German exchange student Niklas Brandt is studying abroad for a year much like his father did when he was a seminary student in the 1980s.
Brandt is a student in Concordia Seminary’s International Seminary Exchange Program. His father, Hinrich Brandt, is a pastor who spent a year studying at Concordia Theological Seminary in Fort Wayne, Ind. The elder Brandt serves in the Altlutherische Parochie Greifswald, a congregation of the Independent Evangelical Lutheran Church (SELK) in Greifswald, Germany, a partner church of The Lutheran Church—Missouri Synod (LCMS).
This is the first time the younger Brandt has been to the United States.
“The mentality is different,” he said. “In Germany, we tend to be more reserved, closed. In America, people are more open.”
And another observation – cars, cars and more cars.
“Nearly every student in America seems to have a car,” he said with a laugh. “In Germany, students can use buses and trains for free.”
Brandt became interested in coming to Concordia Seminary in 2013 after attending a symposium at Lutheran Theological Seminary in Oberursel, Germany, where he is a student. Lectures were given by two Concordia Seminary faculty members including Dr. James W. Voelz, graduate professor of exegetical theology and the Dr. Jack Dean Kingsbury Professor of New Testament Theology, and Dr. Timothy Saleska, associate professor of exegetical theology and dean of ministerial formation.
“I was impressed with the literary exegetical approaches in comparison with the historical critical approaches,” he said. “We don’t have that in Germany.”

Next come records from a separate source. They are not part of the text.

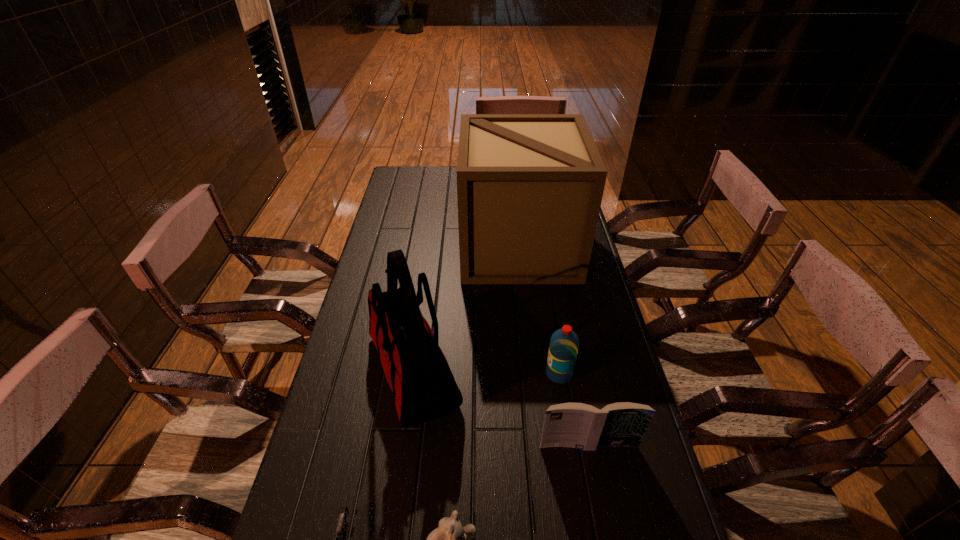 Image resolution: width=960 pixels, height=540 pixels. In order to click on vacant space located 0.370m on the front label of the water bottle in this screenshot , I will do (x=411, y=374).

This screenshot has height=540, width=960. Find the location of `free space located on the front cover of the fourth farthest object`. free space located on the front cover of the fourth farthest object is located at coordinates pos(601,509).

This screenshot has height=540, width=960. What are the coordinates of `object at the left edge` in the screenshot? It's located at (418, 373).

Where is `box at the right edge`? box at the right edge is located at coordinates (529, 186).

Find the location of `water bottle that is at the right edge`. water bottle that is at the right edge is located at coordinates (564, 343).

You are a GUI agent. You are given a task and a screenshot of the screen. Output one action in this format:
    pyautogui.click(x=<x>, y=<y>)
    Task: Click on the book located in the right edge section of the desktop
    This screenshot has width=960, height=540.
    Given the screenshot: What is the action you would take?
    pyautogui.click(x=577, y=425)

In the image, there is a desktop. Identify the location of vacant space at the far edge. Image resolution: width=960 pixels, height=540 pixels. (438, 175).

This screenshot has width=960, height=540. Identify the location of vacant space at the left edge of the desktop. (310, 469).

In the image, there is a desktop. Where is `vacant area at the right edge`? The height and width of the screenshot is (540, 960). vacant area at the right edge is located at coordinates click(x=596, y=367).

In the image, there is a desktop. In order to click on free space at the far left corner in this screenshot , I will do `click(403, 188)`.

Brandt said that he also was impressed with the formation sessions during Orientation.
“That is something that I really missed in the German studies, where the studies are mostly focused on improving intellectual skills,” he said. “It would be very helpful to have formation sessions like this in our studies as well.”

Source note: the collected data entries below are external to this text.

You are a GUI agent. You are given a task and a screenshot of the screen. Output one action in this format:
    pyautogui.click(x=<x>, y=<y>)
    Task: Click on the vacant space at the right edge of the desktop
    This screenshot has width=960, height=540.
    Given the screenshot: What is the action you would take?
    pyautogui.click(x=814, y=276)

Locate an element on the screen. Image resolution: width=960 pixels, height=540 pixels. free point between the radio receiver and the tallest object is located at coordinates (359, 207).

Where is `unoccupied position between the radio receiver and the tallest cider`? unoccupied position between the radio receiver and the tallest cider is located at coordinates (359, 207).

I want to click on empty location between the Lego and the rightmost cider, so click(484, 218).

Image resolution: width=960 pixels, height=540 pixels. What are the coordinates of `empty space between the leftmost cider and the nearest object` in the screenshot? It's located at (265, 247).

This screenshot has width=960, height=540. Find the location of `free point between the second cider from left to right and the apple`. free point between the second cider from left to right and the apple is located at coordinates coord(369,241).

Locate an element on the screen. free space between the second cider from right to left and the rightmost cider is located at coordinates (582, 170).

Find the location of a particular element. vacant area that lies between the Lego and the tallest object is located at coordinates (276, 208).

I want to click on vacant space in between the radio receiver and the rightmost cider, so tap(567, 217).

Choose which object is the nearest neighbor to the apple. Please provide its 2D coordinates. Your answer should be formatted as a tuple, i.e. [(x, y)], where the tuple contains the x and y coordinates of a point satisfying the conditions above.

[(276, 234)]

Brandt has another personal connection to the Seminary. In 2015, Brandt met Chris Conkling, a Master of Divinity student now in his second year at Concordia Seminary, at a conference in Prague. Conkling said the conference was held in a monastery and he and Brandt struck up a conversation, talking about the state of the church and different forms of theology. The two became friends, getting together again in May 2016 during a return visit to the Czech Republic to see mutual friends and visit churches.
At the time, Conkling was studying abroad at Westfield House in Cambridge, England. When the two returned stateside to begin fall quarter classes, Conkling included Brandt in get-togethers at his parents’ home in St. Peters, Mo. Conkling’s mother, Brigitte, is German, which helped Brandt feel more at home.

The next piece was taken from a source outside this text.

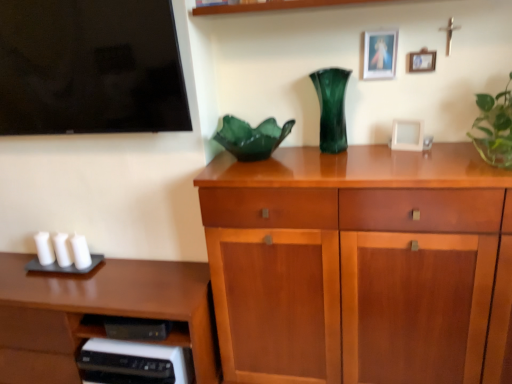 At what (x,y) coordinates should I click in order to perform the action: click on vacant space underneath green glass bowl at center, arranged as the 2th houseplant when viewed from the right (from a real-world perspective). Please return your answer as a coordinate pair (x, y). This screenshot has height=384, width=512. Looking at the image, I should click on (259, 154). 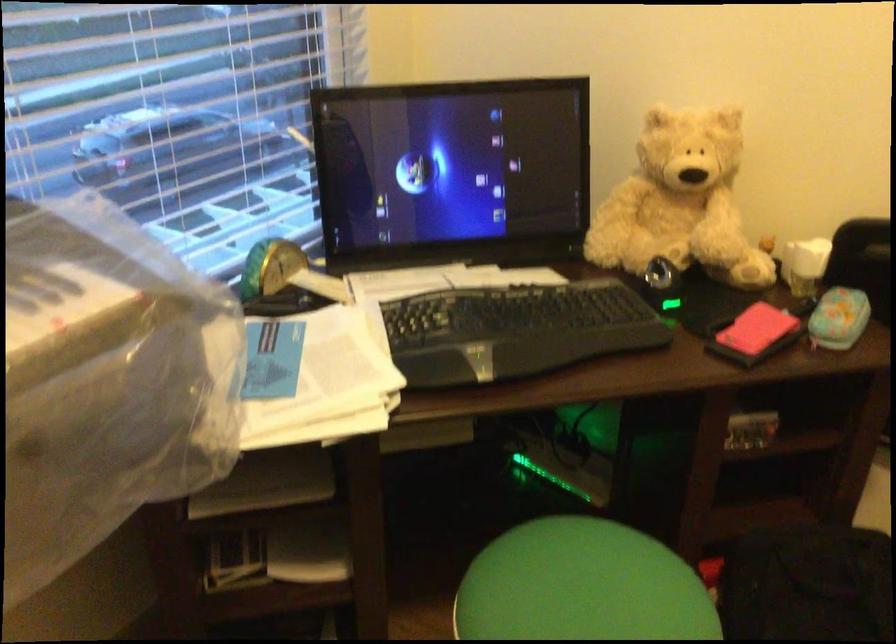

“We have fun but our conversations always go back to theology,” Conkling said. Frequent topics of conversation? Evangelism, as in how it’s done, and issues facing the church such as declining attendance.
“He reveals to me a different context of ministry,” Conkling said. “He’s wise about what he does and will listen to other people. He’s genuine and tells you how things are.”
Brandt is soaking in as much as he can while in the United States.
“The experience of being in a whole different environment is great,” Brandt said. “In Germany, church life has lost a lot of things. It is a blessing to see how the church is going here in the United States. The LCMS is more widespread and organized, in comparison. I hope to take a lot of theology back with me.”
He sees great value in the “blue books” — the Concordia Commentary series by Concordia Publishing House — and wishes they were available in German so that his peers could avail themselves to the practical approach they present.
During the fall quarter, Brandt audited five classes and is taking three of his five winter quarter classes for credit. “The workload is much more here,” he said. “In Germany, there is more academic freedom and students have the opportunity to choose to study whatever they want. Here, it is very focused.”
When he becomes a pastor, Brandt plans to focus on catechesis.
“That is something I really want, to have a good catechesis basis for everyone, especially for young adults,” he said. He believes that “we lose them because we do not have enough faith-growing programs for them after confirmation.”
While his Seminary course load is more defined than what he had in Germany, he said that he sees the advantages of both. Outside of class, Brandt is getting the full Concordia Seminary experience. He plays on the soccer and volleyball teams, sings in the choir and lives in the dormitory with other unmarried seminarians.
Nils Niemeier, his next-door neighbor, said Brandt visits a different church each Sunday with other seminarians.
When Brandt went with Niemeier to Emmaus Lutheran Church in Dorsey, Ill., Niemeier said Brandt engaged many members of the church with his take on the state of the church in Germany.
“He said that because the DDR (Deutsche Demokratische Republik) suppressed the church, there is a clean slate for evangelism in East Germany and a great opportunity to share the Gospel,” Niemeier said. “It was great having Niklas along because he speaks German and many of the folks there remembered the German church services at Emmaus from when they were kids. It brought back a lot of memories for them and they learned a lot from him in turn. They love it when he visits.”
It was a positive experience for Brandt as well.
“I really feel like I’m a part of the community,” he said.